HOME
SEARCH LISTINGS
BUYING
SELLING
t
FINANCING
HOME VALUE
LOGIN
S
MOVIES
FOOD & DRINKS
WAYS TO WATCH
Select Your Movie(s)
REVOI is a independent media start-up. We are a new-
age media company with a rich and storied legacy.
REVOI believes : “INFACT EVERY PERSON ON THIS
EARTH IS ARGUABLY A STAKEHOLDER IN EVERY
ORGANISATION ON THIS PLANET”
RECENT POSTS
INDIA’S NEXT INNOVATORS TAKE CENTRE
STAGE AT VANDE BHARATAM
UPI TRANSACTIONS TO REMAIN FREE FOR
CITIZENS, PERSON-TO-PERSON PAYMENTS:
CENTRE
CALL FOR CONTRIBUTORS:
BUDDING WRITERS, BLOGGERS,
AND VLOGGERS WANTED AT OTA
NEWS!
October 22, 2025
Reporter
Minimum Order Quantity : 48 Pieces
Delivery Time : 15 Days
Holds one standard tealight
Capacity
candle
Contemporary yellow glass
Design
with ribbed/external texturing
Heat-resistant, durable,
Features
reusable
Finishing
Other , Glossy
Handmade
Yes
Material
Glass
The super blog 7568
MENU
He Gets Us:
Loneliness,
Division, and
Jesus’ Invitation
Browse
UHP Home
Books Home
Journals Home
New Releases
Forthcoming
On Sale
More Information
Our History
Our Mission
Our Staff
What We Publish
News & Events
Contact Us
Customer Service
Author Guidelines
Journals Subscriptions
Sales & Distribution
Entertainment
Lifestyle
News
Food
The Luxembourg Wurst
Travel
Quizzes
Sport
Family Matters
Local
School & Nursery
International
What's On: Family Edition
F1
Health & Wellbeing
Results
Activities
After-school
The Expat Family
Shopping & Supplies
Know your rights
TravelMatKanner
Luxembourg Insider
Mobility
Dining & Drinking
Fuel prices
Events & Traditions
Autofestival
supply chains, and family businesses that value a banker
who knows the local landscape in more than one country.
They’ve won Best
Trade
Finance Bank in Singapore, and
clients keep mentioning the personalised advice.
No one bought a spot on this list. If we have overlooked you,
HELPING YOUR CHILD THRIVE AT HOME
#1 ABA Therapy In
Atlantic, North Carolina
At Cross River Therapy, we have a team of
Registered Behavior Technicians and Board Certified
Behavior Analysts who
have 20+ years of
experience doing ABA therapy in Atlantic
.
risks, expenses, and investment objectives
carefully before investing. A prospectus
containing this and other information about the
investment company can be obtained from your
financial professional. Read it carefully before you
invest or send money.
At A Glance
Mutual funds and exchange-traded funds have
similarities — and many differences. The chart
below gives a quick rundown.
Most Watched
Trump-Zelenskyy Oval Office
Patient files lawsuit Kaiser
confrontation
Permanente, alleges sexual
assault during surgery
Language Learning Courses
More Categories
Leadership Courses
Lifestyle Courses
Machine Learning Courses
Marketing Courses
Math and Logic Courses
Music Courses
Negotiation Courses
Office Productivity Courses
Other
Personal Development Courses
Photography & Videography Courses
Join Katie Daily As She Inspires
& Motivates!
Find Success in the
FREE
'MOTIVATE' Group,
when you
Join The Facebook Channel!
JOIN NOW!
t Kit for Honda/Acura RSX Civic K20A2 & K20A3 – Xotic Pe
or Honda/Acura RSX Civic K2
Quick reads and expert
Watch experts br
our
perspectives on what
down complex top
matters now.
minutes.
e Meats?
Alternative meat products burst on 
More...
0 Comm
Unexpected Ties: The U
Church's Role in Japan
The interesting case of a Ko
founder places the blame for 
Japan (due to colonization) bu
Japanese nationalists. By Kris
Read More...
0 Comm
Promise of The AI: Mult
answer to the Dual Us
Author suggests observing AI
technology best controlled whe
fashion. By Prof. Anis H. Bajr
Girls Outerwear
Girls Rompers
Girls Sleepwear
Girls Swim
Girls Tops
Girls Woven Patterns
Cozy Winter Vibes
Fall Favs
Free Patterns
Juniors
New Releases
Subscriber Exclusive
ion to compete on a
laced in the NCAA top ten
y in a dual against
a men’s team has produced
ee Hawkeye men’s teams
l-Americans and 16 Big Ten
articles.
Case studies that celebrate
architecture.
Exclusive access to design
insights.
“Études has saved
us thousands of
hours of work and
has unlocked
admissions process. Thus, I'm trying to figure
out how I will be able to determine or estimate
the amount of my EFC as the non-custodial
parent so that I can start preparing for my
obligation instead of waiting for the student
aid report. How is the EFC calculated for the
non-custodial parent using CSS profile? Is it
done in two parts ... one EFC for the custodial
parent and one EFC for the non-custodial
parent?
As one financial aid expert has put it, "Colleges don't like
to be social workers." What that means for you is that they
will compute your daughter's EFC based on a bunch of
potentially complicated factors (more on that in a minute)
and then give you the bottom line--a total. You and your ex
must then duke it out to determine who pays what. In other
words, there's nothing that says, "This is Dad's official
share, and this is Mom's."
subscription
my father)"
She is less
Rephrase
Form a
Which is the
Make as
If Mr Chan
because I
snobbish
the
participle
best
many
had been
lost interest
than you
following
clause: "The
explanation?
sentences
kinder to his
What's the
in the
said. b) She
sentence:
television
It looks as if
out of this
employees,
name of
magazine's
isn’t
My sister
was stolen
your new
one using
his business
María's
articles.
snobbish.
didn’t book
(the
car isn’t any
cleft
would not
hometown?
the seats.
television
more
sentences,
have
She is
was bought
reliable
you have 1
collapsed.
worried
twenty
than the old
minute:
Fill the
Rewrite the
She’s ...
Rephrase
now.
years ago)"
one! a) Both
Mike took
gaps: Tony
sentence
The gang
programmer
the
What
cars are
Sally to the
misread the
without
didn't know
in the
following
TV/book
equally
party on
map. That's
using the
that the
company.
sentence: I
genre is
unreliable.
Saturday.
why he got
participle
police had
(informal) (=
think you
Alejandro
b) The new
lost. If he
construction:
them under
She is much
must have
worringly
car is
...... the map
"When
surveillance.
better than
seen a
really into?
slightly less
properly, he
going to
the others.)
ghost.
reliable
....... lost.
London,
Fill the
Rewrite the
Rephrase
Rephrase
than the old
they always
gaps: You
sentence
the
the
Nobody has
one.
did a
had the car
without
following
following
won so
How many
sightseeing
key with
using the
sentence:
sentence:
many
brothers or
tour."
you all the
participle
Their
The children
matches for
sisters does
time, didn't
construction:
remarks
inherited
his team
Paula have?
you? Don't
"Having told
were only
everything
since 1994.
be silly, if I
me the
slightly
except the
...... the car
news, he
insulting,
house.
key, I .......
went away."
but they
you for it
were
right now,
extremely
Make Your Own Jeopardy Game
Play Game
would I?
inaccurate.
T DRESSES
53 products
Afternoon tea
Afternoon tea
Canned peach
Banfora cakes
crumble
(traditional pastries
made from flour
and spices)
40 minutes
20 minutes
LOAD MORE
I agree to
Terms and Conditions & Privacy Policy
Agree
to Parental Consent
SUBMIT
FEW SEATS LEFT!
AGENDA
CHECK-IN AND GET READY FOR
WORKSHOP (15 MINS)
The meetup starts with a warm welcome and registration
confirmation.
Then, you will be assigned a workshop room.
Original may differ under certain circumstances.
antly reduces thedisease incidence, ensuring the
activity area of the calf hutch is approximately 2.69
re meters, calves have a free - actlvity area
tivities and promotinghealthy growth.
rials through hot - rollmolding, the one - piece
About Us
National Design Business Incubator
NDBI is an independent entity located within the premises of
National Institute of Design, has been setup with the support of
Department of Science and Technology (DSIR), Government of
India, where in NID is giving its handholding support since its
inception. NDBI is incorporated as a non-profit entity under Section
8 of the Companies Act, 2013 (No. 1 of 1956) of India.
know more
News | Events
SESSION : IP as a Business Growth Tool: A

→ What this task involves
Read through the data and copy every line where "Atlantic" shows up.

→ Exercise solution
Atlantic, North Carolina
experience doing ABA therapy in Atlantic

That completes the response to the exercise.